◆ TASK DETAILS
Go through the records below line by line and report how many lines include "Wishlist", giving the number only.

◆ Structured page parsing data
= = =

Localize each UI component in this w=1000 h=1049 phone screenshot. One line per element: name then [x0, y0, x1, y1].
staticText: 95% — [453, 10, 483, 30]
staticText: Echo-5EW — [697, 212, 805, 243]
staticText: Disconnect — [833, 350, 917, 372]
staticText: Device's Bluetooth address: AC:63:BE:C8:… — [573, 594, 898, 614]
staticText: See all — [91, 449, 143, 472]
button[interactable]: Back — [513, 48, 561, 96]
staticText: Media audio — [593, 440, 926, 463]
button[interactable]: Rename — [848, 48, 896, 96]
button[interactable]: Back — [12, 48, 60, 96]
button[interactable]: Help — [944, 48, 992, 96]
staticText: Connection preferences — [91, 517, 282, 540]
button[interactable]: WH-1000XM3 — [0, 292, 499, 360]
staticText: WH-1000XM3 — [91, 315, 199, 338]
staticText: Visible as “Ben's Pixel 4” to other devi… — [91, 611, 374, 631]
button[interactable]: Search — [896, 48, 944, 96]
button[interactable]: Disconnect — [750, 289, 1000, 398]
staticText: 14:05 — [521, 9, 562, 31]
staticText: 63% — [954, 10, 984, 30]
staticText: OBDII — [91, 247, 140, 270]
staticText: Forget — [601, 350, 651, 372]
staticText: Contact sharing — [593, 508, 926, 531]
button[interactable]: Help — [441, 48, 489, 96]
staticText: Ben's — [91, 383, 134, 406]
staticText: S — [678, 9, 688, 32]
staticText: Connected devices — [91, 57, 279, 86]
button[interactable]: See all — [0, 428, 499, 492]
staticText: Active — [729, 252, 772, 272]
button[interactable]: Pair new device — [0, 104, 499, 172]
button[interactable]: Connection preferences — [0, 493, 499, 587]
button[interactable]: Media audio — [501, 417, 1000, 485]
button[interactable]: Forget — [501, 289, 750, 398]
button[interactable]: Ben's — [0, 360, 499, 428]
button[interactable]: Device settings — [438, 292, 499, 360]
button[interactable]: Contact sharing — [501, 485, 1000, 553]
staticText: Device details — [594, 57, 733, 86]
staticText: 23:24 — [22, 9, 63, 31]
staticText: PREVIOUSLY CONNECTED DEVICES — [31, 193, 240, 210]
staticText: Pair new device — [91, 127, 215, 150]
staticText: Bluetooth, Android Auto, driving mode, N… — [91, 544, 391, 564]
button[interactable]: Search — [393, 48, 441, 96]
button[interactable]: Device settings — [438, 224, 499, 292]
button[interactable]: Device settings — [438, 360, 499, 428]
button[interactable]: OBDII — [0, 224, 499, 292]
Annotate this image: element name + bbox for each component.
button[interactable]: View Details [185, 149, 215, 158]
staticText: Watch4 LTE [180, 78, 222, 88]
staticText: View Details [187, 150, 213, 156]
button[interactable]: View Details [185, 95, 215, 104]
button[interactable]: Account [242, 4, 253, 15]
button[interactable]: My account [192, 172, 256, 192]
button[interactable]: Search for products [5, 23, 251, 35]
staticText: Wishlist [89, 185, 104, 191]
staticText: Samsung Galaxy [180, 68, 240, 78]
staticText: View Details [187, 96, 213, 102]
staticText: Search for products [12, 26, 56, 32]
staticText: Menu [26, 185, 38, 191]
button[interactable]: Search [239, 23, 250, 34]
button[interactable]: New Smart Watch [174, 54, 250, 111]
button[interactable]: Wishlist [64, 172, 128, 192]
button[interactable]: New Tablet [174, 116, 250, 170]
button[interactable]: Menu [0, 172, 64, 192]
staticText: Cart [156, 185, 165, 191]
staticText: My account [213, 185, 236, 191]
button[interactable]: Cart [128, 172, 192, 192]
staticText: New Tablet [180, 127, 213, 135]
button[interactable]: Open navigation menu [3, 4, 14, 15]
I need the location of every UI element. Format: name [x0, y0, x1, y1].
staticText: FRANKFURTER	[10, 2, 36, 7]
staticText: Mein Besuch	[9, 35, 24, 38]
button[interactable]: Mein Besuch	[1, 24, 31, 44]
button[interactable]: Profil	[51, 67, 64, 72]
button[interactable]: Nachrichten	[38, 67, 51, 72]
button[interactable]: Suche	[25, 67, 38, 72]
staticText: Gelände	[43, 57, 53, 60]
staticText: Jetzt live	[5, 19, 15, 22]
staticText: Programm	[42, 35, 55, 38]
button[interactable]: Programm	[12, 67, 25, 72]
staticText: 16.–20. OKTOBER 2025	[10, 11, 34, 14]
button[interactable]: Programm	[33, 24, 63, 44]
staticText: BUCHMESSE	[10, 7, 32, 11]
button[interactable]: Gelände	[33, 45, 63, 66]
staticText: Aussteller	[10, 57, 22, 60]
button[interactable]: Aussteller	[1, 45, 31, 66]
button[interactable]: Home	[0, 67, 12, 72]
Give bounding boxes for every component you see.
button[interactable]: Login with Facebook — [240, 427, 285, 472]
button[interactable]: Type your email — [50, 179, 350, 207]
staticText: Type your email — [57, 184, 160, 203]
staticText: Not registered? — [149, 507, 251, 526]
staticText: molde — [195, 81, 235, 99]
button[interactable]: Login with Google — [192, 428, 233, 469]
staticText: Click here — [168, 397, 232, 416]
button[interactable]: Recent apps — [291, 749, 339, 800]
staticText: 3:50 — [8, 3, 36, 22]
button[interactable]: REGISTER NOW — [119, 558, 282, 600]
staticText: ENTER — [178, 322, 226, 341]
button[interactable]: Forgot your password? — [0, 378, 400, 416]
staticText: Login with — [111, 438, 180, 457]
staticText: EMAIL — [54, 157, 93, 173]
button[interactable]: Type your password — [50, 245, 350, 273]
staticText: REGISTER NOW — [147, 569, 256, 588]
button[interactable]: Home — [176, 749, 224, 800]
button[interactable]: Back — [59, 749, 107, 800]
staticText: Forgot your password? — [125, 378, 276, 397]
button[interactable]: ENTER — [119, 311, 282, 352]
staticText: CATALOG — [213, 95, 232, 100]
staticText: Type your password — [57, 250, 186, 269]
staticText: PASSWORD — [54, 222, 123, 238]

= = =

◆ TASK SOLUTION
2